■ **PROBLEM DESCRIPTION**: Each of the lines below must be retyped character for character.
── SUPPLIED MATERIAL
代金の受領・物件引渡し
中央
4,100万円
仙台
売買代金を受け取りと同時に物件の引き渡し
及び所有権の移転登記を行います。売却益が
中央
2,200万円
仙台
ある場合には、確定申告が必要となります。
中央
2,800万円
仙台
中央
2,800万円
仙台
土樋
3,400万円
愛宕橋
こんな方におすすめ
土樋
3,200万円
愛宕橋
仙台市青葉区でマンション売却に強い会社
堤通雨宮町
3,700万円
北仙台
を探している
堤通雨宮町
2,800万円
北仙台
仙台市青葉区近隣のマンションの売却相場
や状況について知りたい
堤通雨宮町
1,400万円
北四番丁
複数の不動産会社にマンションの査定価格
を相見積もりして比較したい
────
■ **YOUR RESPONSE**:
代金の受領・物件引渡し
中央
4,100万円
仙台
売買代金を受け取りと同時に物件の引き渡し
及び所有権の移転登記を行います。売却益が
中央
2,200万円
仙台
ある場合には、確定申告が必要となります。
中央
2,800万円
仙台
中央
2,800万円
仙台
土樋
3,400万円
愛宕橋
こんな方におすすめ
土樋
3,200万円
愛宕橋
仙台市青葉区でマンション売却に強い会社
堤通雨宮町
3,700万円
北仙台
を探している
堤通雨宮町
2,800万円
北仙台
仙台市青葉区近隣のマンションの売却相場
や状況について知りたい
堤通雨宮町
1,400万円
北四番丁
複数の不動産会社にマンションの査定価格
を相見積もりして比較したい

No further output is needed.